However, I do some quite high level dog training and spend a lot of time in fields! Imagine my surprise when two of my dog training colleagues each spoke to me of their battle with breast cancer which I knew nothing about. Both are fit and healthy and underwent surgery - one 17 years ago and one 10 years ago. Things have improved since then dramatically, so I hope that my chances of survival are improved by having surgery. I decided I wanted to live as long as I could and enjoy life. Perhaps your wife may decide this too after she has had time to think things through and do a lot more research. My I recommend Dr Susan Love’s “The Breast Book”, perhaps for you as well as her. Like others who have posted, I am sure that her employer would not get rid of her at this time. She is probably very apprehensive and will need reassurance that you and her children love her no matter what she decides … but you would like her to stay around for a very long time!!

I hope this is some help to you and her. Good luck.

Sharon

Thank you all so much for your comments, this is truly a wonderful resource to have online.
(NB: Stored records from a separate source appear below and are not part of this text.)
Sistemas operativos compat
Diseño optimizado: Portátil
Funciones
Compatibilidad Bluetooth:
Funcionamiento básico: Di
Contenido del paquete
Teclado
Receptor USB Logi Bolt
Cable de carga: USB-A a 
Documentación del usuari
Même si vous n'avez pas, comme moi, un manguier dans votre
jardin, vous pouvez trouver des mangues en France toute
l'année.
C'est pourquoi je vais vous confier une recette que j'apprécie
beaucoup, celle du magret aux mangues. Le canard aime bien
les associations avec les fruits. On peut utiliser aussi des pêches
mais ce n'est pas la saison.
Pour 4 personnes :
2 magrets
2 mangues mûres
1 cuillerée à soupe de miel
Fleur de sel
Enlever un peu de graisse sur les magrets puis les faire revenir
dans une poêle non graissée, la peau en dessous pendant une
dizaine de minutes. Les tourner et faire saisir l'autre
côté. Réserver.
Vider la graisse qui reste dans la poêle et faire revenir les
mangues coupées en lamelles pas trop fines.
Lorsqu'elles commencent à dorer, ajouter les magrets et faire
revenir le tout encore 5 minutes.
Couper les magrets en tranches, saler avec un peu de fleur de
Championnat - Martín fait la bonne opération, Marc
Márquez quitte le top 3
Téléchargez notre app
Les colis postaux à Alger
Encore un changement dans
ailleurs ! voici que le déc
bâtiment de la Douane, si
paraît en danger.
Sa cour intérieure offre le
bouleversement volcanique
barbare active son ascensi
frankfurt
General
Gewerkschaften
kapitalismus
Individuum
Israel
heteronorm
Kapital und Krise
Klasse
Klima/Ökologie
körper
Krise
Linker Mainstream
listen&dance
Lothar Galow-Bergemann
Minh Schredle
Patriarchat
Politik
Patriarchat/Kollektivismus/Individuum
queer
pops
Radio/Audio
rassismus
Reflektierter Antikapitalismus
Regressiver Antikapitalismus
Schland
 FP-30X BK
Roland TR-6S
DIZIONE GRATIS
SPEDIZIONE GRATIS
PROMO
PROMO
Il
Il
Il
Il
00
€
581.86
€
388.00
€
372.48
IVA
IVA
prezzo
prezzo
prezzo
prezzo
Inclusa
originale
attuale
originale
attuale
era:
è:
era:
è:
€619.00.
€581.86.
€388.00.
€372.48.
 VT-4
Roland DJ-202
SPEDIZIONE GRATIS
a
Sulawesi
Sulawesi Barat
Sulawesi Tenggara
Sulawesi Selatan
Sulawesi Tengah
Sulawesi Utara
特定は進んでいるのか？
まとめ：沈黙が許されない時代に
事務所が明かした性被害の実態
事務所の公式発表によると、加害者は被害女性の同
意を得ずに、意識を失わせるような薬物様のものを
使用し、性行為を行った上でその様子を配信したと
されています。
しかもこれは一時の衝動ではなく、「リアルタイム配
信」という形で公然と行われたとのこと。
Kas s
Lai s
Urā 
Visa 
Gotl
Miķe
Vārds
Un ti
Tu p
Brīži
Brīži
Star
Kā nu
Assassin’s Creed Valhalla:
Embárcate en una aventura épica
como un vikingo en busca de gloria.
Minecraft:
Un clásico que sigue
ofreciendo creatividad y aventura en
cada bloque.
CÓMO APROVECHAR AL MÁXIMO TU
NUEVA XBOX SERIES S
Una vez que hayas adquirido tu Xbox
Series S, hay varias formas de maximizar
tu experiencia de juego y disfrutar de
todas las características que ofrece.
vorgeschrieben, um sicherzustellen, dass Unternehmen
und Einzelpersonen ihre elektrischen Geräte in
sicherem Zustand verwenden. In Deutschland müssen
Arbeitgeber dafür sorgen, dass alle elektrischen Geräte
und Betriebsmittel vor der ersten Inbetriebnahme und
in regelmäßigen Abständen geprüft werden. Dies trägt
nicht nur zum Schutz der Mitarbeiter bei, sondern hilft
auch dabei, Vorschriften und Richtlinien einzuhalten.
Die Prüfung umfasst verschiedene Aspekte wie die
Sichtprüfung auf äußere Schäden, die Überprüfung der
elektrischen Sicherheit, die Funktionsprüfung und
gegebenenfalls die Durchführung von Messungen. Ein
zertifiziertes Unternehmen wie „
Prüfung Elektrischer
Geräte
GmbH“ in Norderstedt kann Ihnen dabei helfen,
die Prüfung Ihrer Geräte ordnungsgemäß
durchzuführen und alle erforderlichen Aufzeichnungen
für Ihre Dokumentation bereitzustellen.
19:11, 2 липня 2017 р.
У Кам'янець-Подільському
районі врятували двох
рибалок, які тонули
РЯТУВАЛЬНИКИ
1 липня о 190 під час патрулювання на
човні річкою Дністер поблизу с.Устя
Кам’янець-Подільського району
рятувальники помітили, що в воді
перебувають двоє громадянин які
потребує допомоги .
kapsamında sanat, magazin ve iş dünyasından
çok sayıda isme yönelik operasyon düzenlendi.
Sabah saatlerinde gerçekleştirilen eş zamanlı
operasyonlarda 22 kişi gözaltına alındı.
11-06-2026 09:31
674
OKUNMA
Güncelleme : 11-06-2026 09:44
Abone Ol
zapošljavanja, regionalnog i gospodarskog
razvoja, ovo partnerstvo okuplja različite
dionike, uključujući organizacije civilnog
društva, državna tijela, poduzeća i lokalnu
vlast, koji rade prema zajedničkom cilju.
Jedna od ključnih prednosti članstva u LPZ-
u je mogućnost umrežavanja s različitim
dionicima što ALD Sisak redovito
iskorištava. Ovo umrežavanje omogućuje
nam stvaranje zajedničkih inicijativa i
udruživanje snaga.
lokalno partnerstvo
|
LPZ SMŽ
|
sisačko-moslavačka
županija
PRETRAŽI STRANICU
We had a very sleepless night last night, which ended in a change of mind on my wife’s part (not unheard of, but slightly unexpected) after a lot of discussion and mutual tears. She has decided to go for the mastectomy, a further appointment has been made to see the specialist on Monday. We are however going to ask for further X-rays and scans to make absolutely sure that the cancer is confined to the breast area and is not a secondary from somewhere else (although the specialist did say that it was not a secondary).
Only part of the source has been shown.